Set in the Belfast Shipyard of the 1950s and against the backdrop of the IRA’s Border Campaign, Sam Thompson’s seminal 1960 play is a powerful exposé of Ulster’s sectarian bigotry and violence before the eruption of the Troubles.
Peter O’Boyle, a Catholic shipyard worker, has become the target of a vicious whispering campaign. Veteran Trade Unionist Davy Mitchell, a Protestant who has spent his life fighting for others’ right to work, is keen that the Union does what it can to protect him. As tensions mount and the union begins to split on sectarian lines, mob rule starts to take over…
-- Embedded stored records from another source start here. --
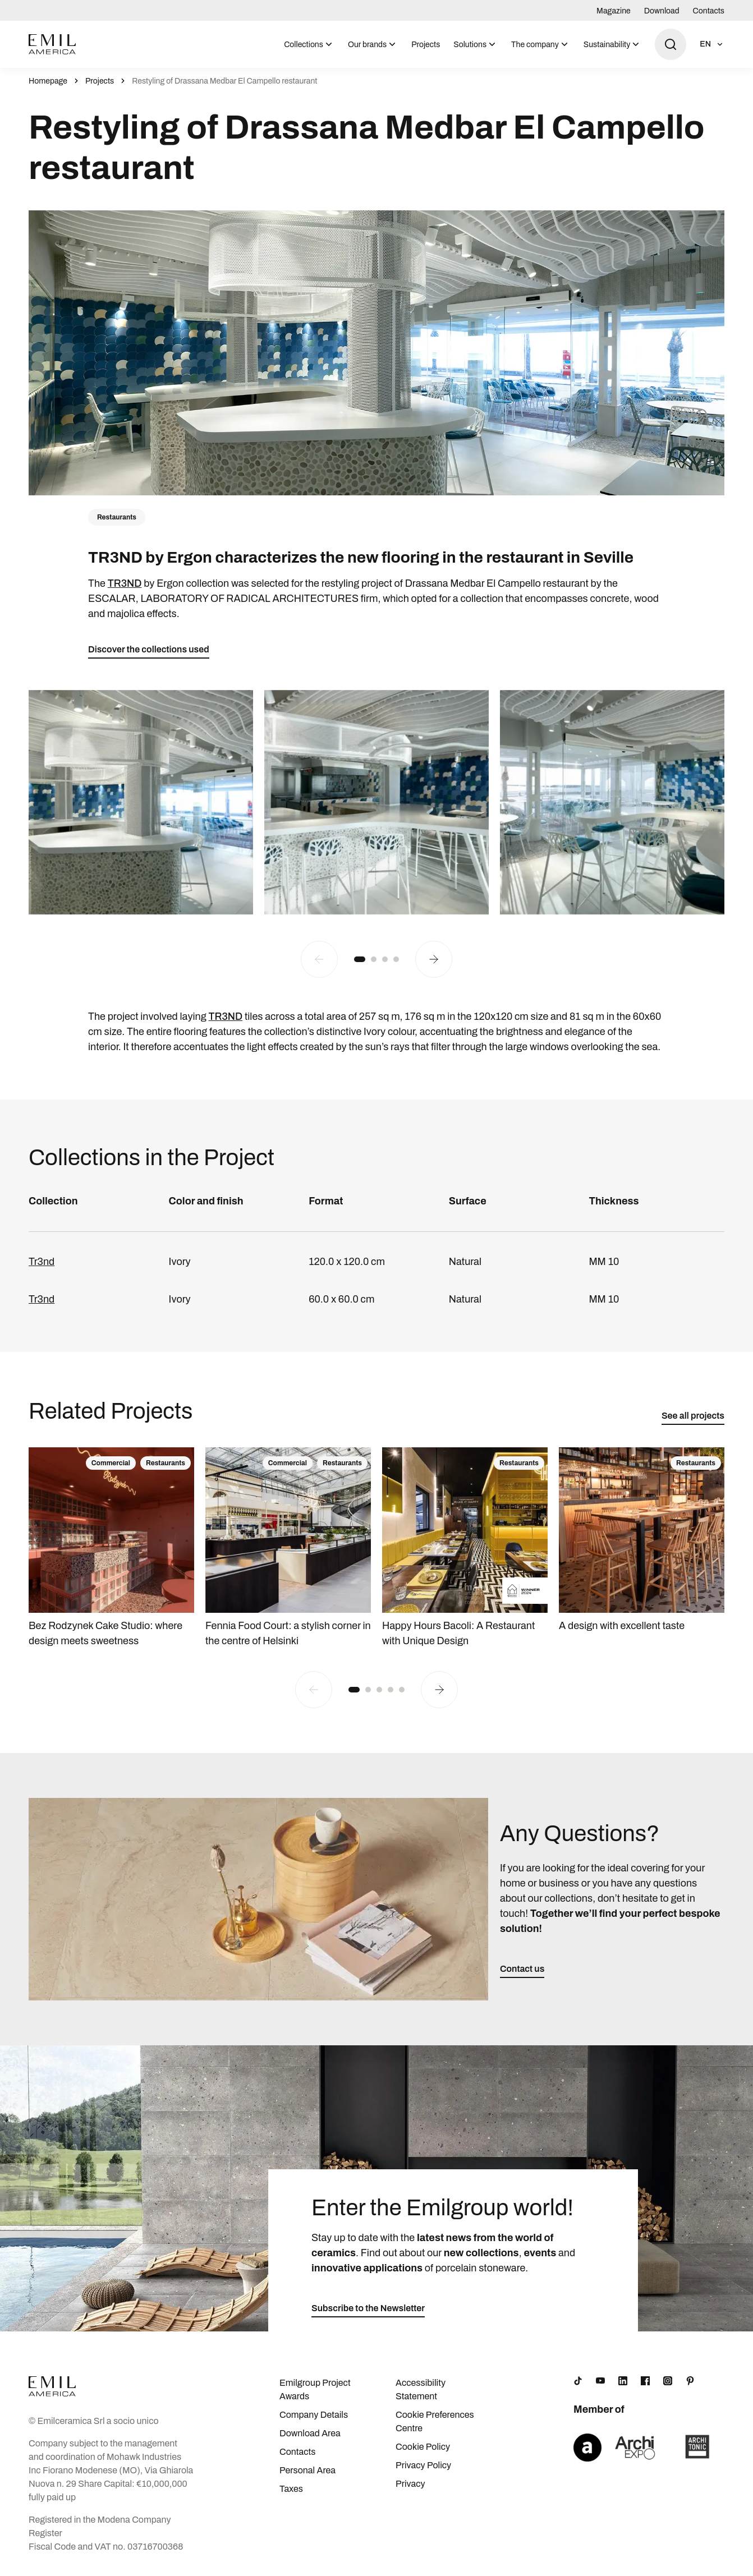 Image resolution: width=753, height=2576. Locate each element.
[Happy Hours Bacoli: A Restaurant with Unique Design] (465, 1548)
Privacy (410, 2483)
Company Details (313, 2414)
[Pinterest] (690, 2380)
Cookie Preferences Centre (435, 2421)
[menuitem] (309, 44)
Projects (425, 44)
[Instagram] (667, 2380)
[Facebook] (645, 2380)
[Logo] (52, 44)
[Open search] (670, 44)
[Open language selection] (712, 44)
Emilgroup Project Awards (315, 2389)
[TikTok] (577, 2380)
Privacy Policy (423, 2465)
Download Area (310, 2433)
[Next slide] (433, 959)
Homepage (48, 81)
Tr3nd (41, 1261)
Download (661, 11)
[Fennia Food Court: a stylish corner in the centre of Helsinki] (288, 1548)
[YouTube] (600, 2380)
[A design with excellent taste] (641, 1540)
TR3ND (125, 583)
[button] (359, 959)
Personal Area (307, 2470)
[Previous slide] (319, 959)
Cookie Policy (423, 2446)
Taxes (291, 2489)
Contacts (708, 11)
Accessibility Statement (421, 2389)
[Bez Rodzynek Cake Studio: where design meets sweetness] (111, 1548)
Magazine (613, 11)
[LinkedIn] (622, 2380) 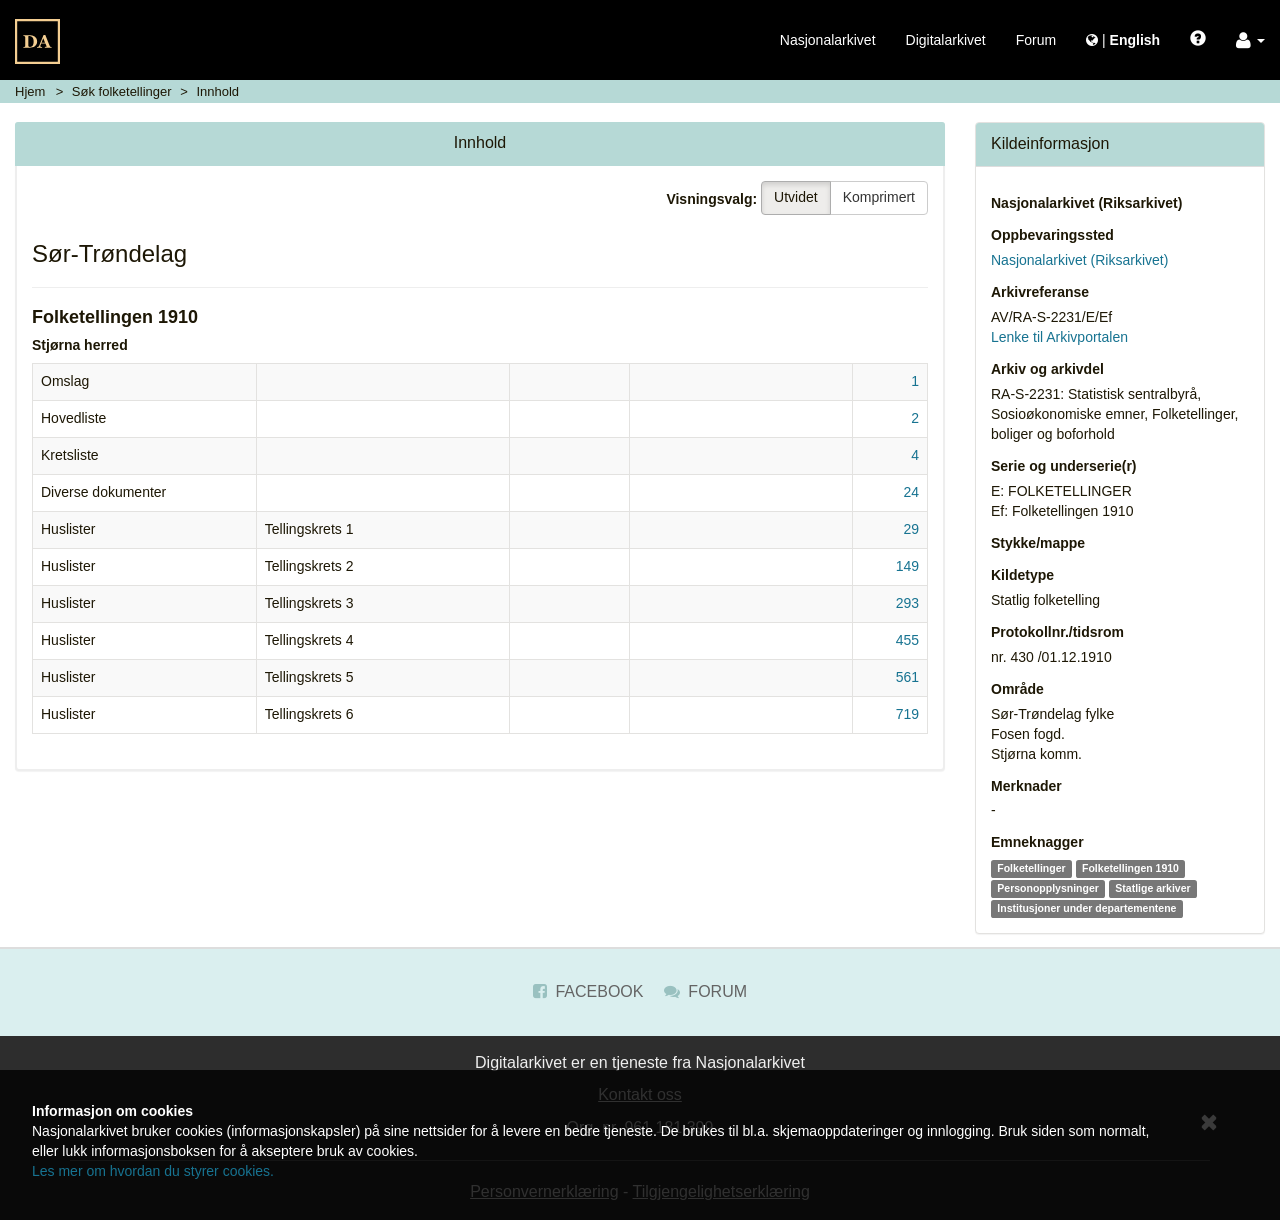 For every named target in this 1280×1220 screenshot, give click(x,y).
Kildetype (1022, 575)
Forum (1036, 40)
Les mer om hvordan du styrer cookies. (153, 1171)
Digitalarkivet (946, 40)
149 (907, 566)
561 (907, 677)
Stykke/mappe (1038, 543)
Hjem (30, 91)
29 (911, 529)
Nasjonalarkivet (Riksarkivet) (1086, 203)
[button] (1250, 40)
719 (907, 714)
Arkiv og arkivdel (1047, 369)
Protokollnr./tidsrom (1057, 632)
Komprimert (879, 197)
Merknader (1026, 786)
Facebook (588, 991)
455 (907, 640)
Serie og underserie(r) (1064, 466)
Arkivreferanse (1040, 292)
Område (1017, 689)
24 (911, 492)
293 (907, 603)
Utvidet (796, 197)
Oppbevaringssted (1052, 235)
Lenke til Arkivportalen (1059, 337)
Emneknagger (1037, 842)
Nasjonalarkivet (828, 40) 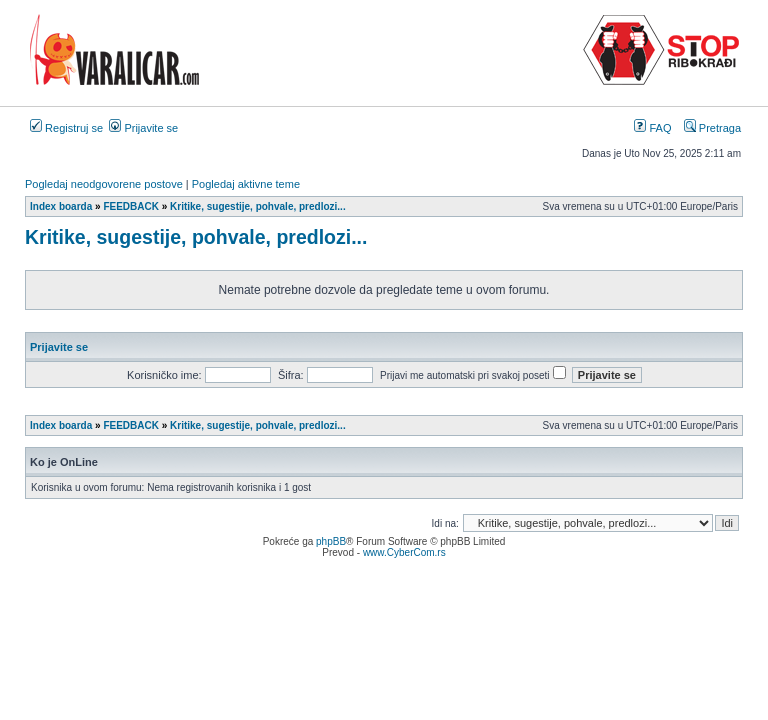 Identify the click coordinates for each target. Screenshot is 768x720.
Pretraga (712, 128)
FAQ (652, 128)
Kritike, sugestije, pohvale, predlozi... (196, 237)
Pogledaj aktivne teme (246, 184)
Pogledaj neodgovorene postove (104, 184)
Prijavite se (143, 128)
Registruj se (66, 128)
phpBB (331, 541)
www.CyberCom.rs (404, 552) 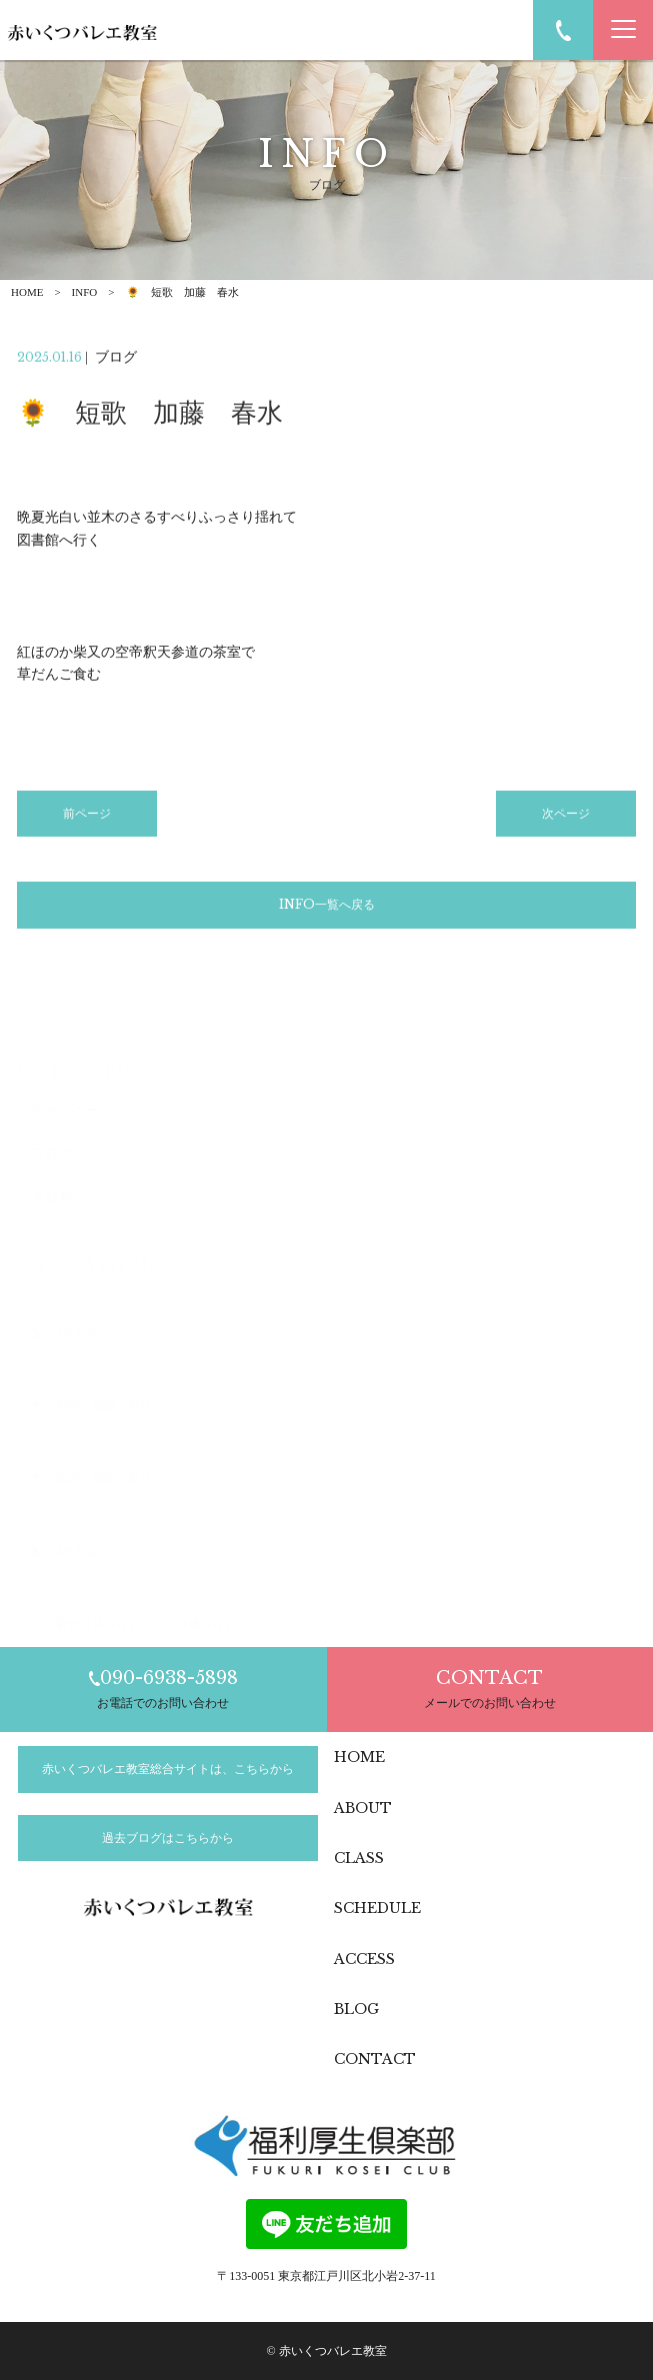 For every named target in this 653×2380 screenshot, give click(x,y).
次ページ (566, 817)
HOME (27, 292)
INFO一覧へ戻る (327, 907)
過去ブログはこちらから (168, 1838)
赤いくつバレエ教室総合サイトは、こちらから (168, 1769)
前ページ (87, 817)
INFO (85, 292) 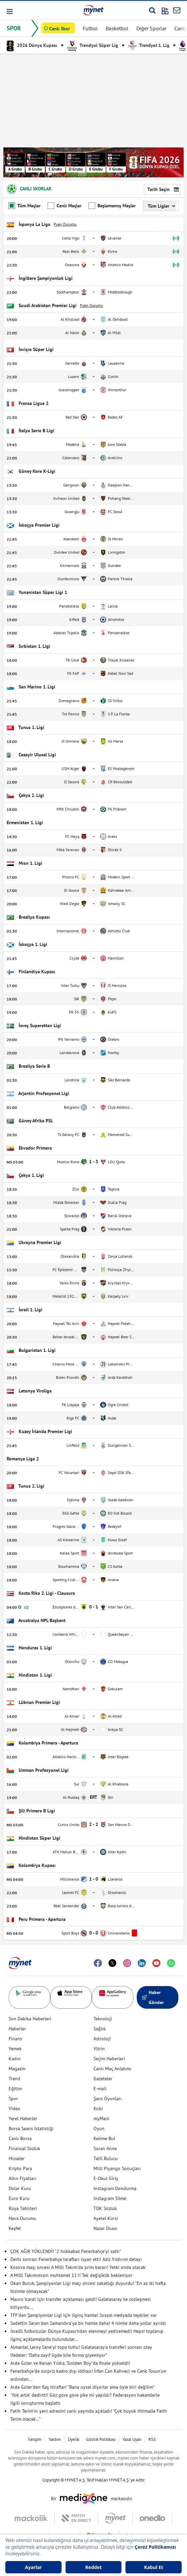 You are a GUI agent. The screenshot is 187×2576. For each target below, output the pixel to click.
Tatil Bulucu (106, 2158)
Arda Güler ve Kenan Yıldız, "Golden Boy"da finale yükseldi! (70, 2363)
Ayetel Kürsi (106, 2218)
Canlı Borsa (20, 2138)
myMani (101, 2118)
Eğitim (15, 2089)
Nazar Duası (105, 2228)
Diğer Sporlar (151, 28)
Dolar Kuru (20, 2188)
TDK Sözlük (105, 2208)
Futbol (90, 28)
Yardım (55, 2439)
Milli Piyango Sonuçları (117, 2168)
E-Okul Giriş (106, 2178)
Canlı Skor (59, 29)
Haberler (17, 2029)
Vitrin (99, 2049)
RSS (152, 2439)
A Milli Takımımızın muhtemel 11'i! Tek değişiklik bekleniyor (71, 2275)
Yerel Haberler (23, 2118)
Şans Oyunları (108, 2099)
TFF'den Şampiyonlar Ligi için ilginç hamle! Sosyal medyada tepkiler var (83, 2315)
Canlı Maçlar (65, 205)
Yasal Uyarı (131, 2439)
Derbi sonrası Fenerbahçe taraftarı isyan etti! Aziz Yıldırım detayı (76, 2259)
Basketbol (117, 28)
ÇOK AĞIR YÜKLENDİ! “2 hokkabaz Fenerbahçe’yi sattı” (65, 2251)
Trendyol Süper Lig (92, 45)
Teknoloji (103, 2019)
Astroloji (102, 2039)
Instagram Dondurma (115, 2188)
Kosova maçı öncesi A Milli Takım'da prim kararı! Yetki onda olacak (77, 2267)
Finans (15, 2039)
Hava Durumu (22, 2218)
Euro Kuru (19, 2198)
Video (14, 2109)
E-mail (100, 2089)
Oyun (99, 2128)
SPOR (14, 28)
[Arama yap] (152, 10)
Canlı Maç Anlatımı (112, 2069)
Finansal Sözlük (24, 2148)
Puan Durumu (65, 224)
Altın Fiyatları (22, 2178)
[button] (9, 11)
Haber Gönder (153, 1997)
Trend (14, 2079)
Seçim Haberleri (109, 2059)
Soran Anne (105, 2148)
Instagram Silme (110, 2198)
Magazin (17, 2069)
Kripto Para (20, 2168)
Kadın (15, 2059)
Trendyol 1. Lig (148, 45)
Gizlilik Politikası (100, 2439)
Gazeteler (103, 2079)
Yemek (15, 2049)
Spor (13, 2099)
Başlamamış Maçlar (112, 205)
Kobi (98, 2109)
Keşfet (15, 2228)
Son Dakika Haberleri (30, 2019)
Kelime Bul (104, 2138)
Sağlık (100, 2029)
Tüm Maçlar (24, 205)
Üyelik (73, 2439)
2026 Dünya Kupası (32, 45)
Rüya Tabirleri (23, 2208)
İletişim (35, 2439)
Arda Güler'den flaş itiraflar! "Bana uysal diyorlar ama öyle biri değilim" (82, 2387)
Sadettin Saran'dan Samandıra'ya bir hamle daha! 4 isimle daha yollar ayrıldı (88, 2323)
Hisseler (17, 2158)
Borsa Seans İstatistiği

First staged in Belfast in 1960, the play was produced against a backdrop of controversy when the Ulster Group Theatre withdrew it for being a play that ‘would give rise to sectarianism of an extreme nature’. Its original production, directed by James Ellis, and starring J. G. Devlin, Joseph Tomelty and Harry Towb, played to an audience of 42,000 people during the six-week run, far greater than had attended any play in Belfast previously. It was seen on tour in Dublin, Glasgow, Edinburgh, Brighton and the West End, and was adapted for both radio and television.
Described by The Irish Times as “a brickbat hurled violently against bigotry”, this Northern Irish classic continues to provoke uncomfortable questions about unity, tolerance and the rules we live by today.